Storing exported data in Amazon S3
Using a predefined CloudFormation template
Amazon Monitron provides a predefined AWS CloudFormation template to help quickly set up the
Firehose to deliver data from a Kinesis data stream to the Amazon S3 bucket. This
template enables dynamic partitioning and the Amazon S3 objects delivered will
use the following key format recommended by Amazon Monitron:
/project={projectName}/site={siteName}/time={yyyy-mm-dd
00:00:00}/{filename}
-
Sign into your AWS account.
-
Open a new browser tab with the following URL:
https://console.aws.amazon.com/cloudformation/home?region=us-east-1#/stacks/create/review?templateURL=https://s3.us-east-1.amazonaws.com/monitron-cloudformation-templates-us-east-1/monitron_kinesis_data_export.yaml&stackName=monitron-kinesis-live-data-export
-
On the AWS CloudFormation page that opens, in the upper right corner, select the region in which you are using Amazon Monitron.
-
By default, the template will create a new Kinesis data stream and S3 bucket along with other resources needed to deliver data to Amazon S3. You can change the parameters to use existing resources.
-
Check the box that says I acknowledge that AWS CloudFormation might create IAM resources.
-
Choose Create stack.
-
On the next page, choose the refresh icon as often as you like until the status of the stack is CREATE_COMPLETE.

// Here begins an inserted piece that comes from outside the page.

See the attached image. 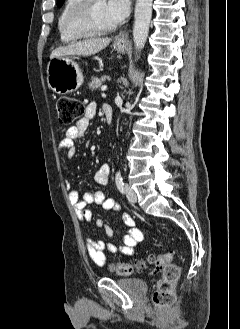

Configuring Kinesis manually in the console
-
Sign in to the AWS Management Console and open the Kinesis console at https://console.aws.amazon.com/kinesis.
-
Choose Delivery streams in the navigation pane.
-
Choose Create delivery stream.
-
For Source, select Amazon Kinesis Data Streams.
-
For Destination, select Amazon S3.
-
Under Source settings, Kinesis data stream, enter the ARN of your Kinesis data stream.
-
Under delivery stream name, enter the name of your Kinesis data stream.
-
Under Desination settings, choose an Amazon S3 bucket or enter a bucket URI.
-
(optional) Enable dynamic partitioning using inline parsing for JSON. This option is appropriate if you want to partition streaming measurement data based on source information and timestamp. For example:
-
Choose Enabled for Dynamic partitioning.
-
Choose Enabled for New line delimiter.
-
Choose Enabled for Inline parsing for JSON.
-
Under Dynamic partitioning keys, add:
Key name JQ expression project
.projectDisplayName| "project=\(.)"
site
.siteDisplayName| "site=\(.)"
time
.timestamp| sub("[0-9]{2}:[0-9]{2}:[0-9]{2}.[0-9]{3}$"; "00:00:00")| "time=\(.)"
-
-
Choose Apply dynamic partitioning keys and confirm the generated Amazon S3 bucket prefix is
!{partitionKeyFromQuery:project}/!{partitionKeyFromQuery:site}/!{partitionKeyFromQuery:time}/
. -
In Amazon S3, objects will use the following key format:
/project={projectName}/site={siteName}/time={yyyy-mm-dd 00:00:00}/{filename}
. -
Choose Create delivery stream.
-
(optional) Use a more granular path.
If you chose a dynamic partition, use the preceeding Amazon S3 key format if you plan to use AWS Glue and Athena to query the data. You can also choose a finer key format, but the Amazon Athena query will not be efficient. Here is an example of setting up a finer Amazon S3 key path.
Under Dynamic partitioning keys, add:
Key name JQ expression project
.projectDisplayName| "project=\(.)"
site
.siteDisplayName| "site=\(.)"
asset
.assetDisplayName| "asset=\(.)"
position
.sensorPositionDisplayName| "position=\(.)"
sensor
.sensor.physicalId | "sensor=\(.)"
date
.timestamp| sub(" [0-9]{2}:[0-9]{2}:[0-9]{2}.[0-9]{3}$"; "")| "date=\(.)"
In Amazon S3, objects will use the following key format:
/project={projectName}/site={siteName}/asset={assetName}/position={positionName}/sensor={sensorId}/date={yyyy-mm-dd}/time={HH:MM:SS}/{filename}